Key insight: Case 3's dependency matrix is identical to Standard AR — per-document TTT is just another way of conditioning on context within each document. Cases 1 & 2 introduce cross-document or future-token dependencies that corrupt the evaluation.

Three cases

Here are 3 different instantiations of test-time training (TTT) I see for PRs in this repo, from least-to-most legitimate.

1: Train on val, then measure loss on val

def eval_ttt_cheat(model, val_tokens, num_epochs):
    for epoch in range(num_epochs):
        for batch in batches(val_tokens):
            sgd_step(model, loss(model, batch))
    return mean(loss(model, batch) for batch in batches(val_tokens))

No, not even close. This is literally training on test and obviously invalid. You could just init a large random model and train for many epochs and your loss will be 0.

2: TTT auto-regressively on token stream

def eval_ttt_token_stream(model, val_tokens, chunk_size, context_len):
    ttt_model = deepcopy(model)
    for ci, chunk in enumerate(chunks(val_tokens, chunk_size)):
        context = val_tokens[max(0, chunk.end - context_len) : chunk.end]
        loss_per_token = ttt_model(context)
        accumulate(loss_per_token[chunk.start_in_context:])
        sgd_step(ttt_model, mean(loss_per_token[chunk.start_in_context:]))
    return total_bpb()

Well, it depends on what the validation set is supposed to measure. The validation token stream in this competition is 50k documents from FineWeb concatenated together with BOS tokens starting each document. So, assuming we want to model the distribution of sequences in FineWeb, then the validation set is 50k samples from that underlying distribution. If the competition chose 10k documents or 100k documents, the expectation of the validation loss should not change: only the variance of the estimator.

However, if we train on the whole token stream: this is not the case — we have more training data for the 100k document case, so the loss will in expectation be lower. This is clearly broken and differs from the standard definition of what an eval set is, so this should not be allowed (I think it is under current rules). You could say that the point of this competition is to model this exact token sequence (50k docs) which would make this valid, but I think that is quite unnatural.

Another way to see why this should be disallowed: imagine you were trying to measure your model's "emergent capability", so you make an eval set of 50k examples of something the model was not trained to do (let's say multiply numbers). Then, if you did token-stream TTT at inference time and your model got non-zero accuracy, you cannot say it is an "emergent phenomenon" but rather that your model can learn to multiply numbers when trained on thousands of examples. Token-stream TTT is identical to just continuing to train for 1-epoch on the eval set and reporting the mean loss (in the first epoch losses for each batch are losses before training on them).

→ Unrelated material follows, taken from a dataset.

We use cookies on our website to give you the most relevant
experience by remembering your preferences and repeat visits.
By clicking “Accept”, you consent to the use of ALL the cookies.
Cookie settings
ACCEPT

3: TTT auto-regressively on each document, independently

def eval_ttt_docbased(model, val_tokens, chunk_size, context_len):
    for doc in split_at_BOS(val_tokens):
        eval_ttt_token_stream(model, doc, chunk_size, context_len)
    return total_bpb()

Yes! The dependency graph is identical to a non-TTT case: token i in document j is only dependent on tokens i'<i in document j: there is no dependency on tokens ahead (the problem of just training on test) and no dependency between documents (the problem of doing TTT on the whole sequence).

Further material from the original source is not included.